Pour Patrick Conty, « Le labyrinthe n’est pas un dédale. ». Au contraire, « il représente plutôt la voie menant hors du dédale », voie qui paradoxalement se trouve hors du dédale. L’ouvrage est conçu comme une série de pas à pas explorant l’énigme du labyrinthe, le nœud comme solution, la technique et le chemin, enfin l’image du labyrinthe. Les questions du fil, du nœud et du tissage sont centrales dans ce livre. Et elles sont passionnantes. S’appuyant notamment sur le mythe osirien, l’auteur remarque :
« Le nœud est à la fois le tout, le chemin qui y mène, et le lien qui lie tout. Ainsi, il devient aussi l’archétype du symbole dans la mesure où tout symbole évoque l’essence d’une chose en dégageant ce qui est commun à toutes choses et en révélant une unité fondamentale. Pourtant, on le répétera, le symbole du tout ne peut être confondu avec le nœud qui peut aussi servir de support à d’autres symboles dont la signification sera opposée. De même qu’il existe un nombre indéfini de manières de lier, il y a plusieurs façons de considérer un même nœud, de diviser et de recomposer un symbole. On doit distinguer un nœud dédale (représentant un tout incompréhensible) et un nœud qui englobe le chemin du Logos (représentant l’un ou l’union). Tant qu’on ne découvre pas la relation entre ces deux sortes de nœuds, entre l’un et le tout, le symbole reste obscur. »

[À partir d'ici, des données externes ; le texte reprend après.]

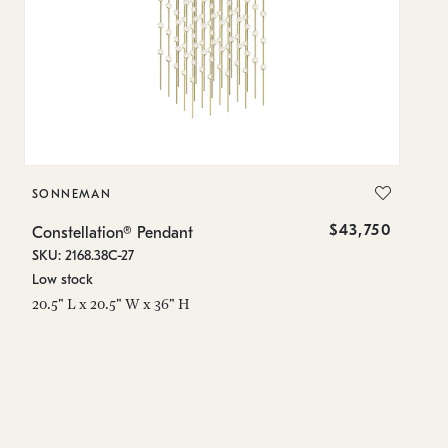
SONNEMAN
S
$43,750
Constellation® Pendant
Co
SKU: 2168.38C-27
SK
Low stock
Lo
20.5" L x 20.5" W x 36" H
50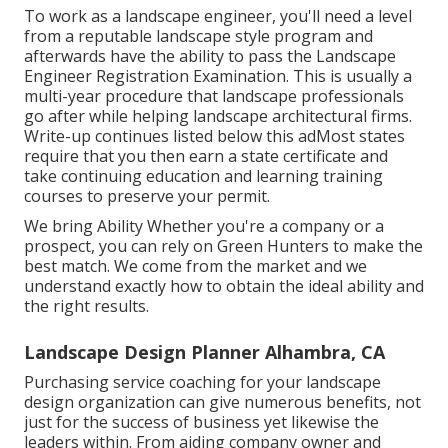
To work as a landscape engineer, you'll need a level
from a reputable landscape style program and
afterwards have the ability to pass the Landscape
Engineer Registration Examination. This is usually a
multi-year procedure that landscape professionals
go after while helping landscape architectural firms.
Write-up continues listed below this adMost states
require that you then earn a state certificate and
take continuing education and learning training
courses to preserve your permit.
We bring Ability Whether you're a company or a
prospect, you can rely on Green Hunters to make the
best match. We come from the market and we
understand exactly how to obtain the ideal ability and
the right results.
Landscape Design Planner Alhambra, CA
Purchasing service coaching for your landscape
design organization can give numerous benefits, not
just for the success of business yet likewise the
leaders within. From aiding company owner and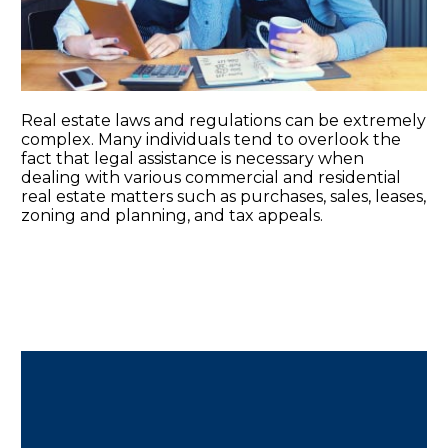
Real estate laws and regulations can be extremely
complex. Many individuals tend to overlook the
fact that legal assistance is necessary when
dealing with various commercial and residential
real estate matters such as purchases, sales, leases,
zoning and planning, and tax appeals.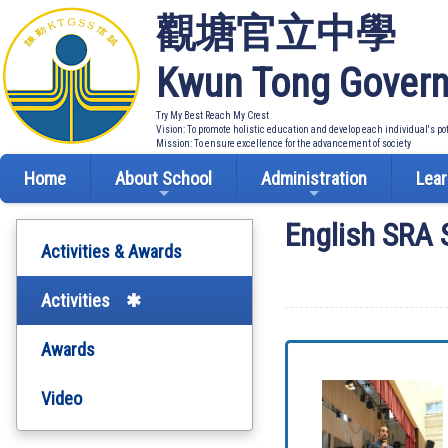
觀塘官立中學
Kwun Tong Govern
Try My Best Reach My Crest
Vision: To promote holistic education and develop each individual's po
Mission: To ensure excellence for the advancement of society
Home
About School
Administration
Lear
English SRA
Activities & Awards
Activities
Awards
Video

Voici qui devrait parler à ceux qui connaissent le sens secret du nœud gordien et la solution véritable trouvée par Alexandre. En faisant dialoguer les mythes entre eux, mais aussi avec les sciences, notamment la géométrie, et les arts, Patrick Conty réussit un tissage aussi singulier que remarquable qui conduit à la queste du centre absolu.